===== Supplied entries =====
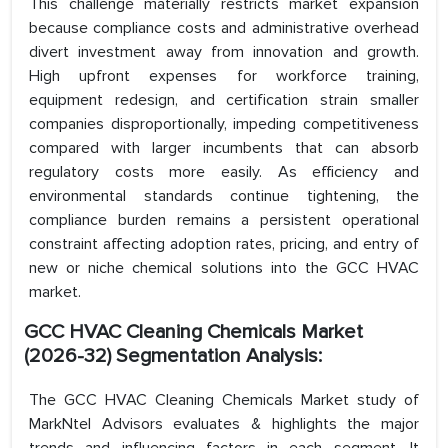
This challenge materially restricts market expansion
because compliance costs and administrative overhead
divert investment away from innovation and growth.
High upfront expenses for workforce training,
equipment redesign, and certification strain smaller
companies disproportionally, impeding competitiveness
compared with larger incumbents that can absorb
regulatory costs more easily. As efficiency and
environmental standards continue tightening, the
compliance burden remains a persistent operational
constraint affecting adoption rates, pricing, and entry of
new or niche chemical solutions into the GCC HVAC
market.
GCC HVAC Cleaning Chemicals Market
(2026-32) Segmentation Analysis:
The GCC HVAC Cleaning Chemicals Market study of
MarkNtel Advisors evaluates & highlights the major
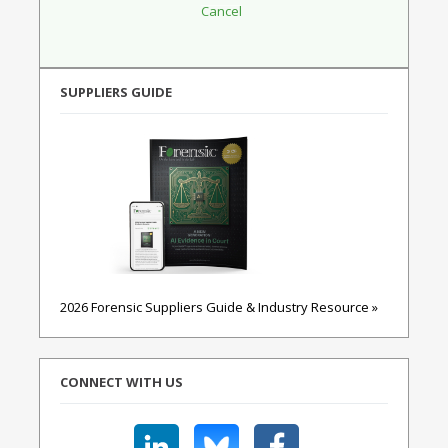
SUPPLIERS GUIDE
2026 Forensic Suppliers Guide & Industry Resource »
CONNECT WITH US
=====
===== Supplied entries =====
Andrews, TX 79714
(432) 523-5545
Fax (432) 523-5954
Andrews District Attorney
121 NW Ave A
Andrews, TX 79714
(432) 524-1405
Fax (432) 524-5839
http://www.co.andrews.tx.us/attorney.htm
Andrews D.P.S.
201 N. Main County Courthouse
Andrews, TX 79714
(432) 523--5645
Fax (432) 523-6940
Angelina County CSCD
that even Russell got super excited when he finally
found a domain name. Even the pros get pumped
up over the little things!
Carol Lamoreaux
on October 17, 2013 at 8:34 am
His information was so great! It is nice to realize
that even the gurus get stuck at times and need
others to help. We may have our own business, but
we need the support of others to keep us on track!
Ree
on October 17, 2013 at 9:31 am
=====
## What to produce
Please copy the lines above exactly, starting at the line that holds "This challenge materially" and ending at the line that holds "CONNECT WITH US"; include both, but no pictures.

## Answer section
This challenge materially restricts market expansion
because compliance costs and administrative overhead
divert investment away from innovation and growth.
High upfront expenses for workforce training,
equipment redesign, and certification strain smaller
companies disproportionally, impeding competitiveness
compared with larger incumbents that can absorb
regulatory costs more easily. As efficiency and
environmental standards continue tightening, the
compliance burden remains a persistent operational
constraint affecting adoption rates, pricing, and entry of
new or niche chemical solutions into the GCC HVAC
market.
GCC HVAC Cleaning Chemicals Market
(2026-32) Segmentation Analysis:
The GCC HVAC Cleaning Chemicals Market study of
MarkNtel Advisors evaluates & highlights the major
SUPPLIERS GUIDE
2026 Forensic Suppliers Guide & Industry Resource »
CONNECT WITH US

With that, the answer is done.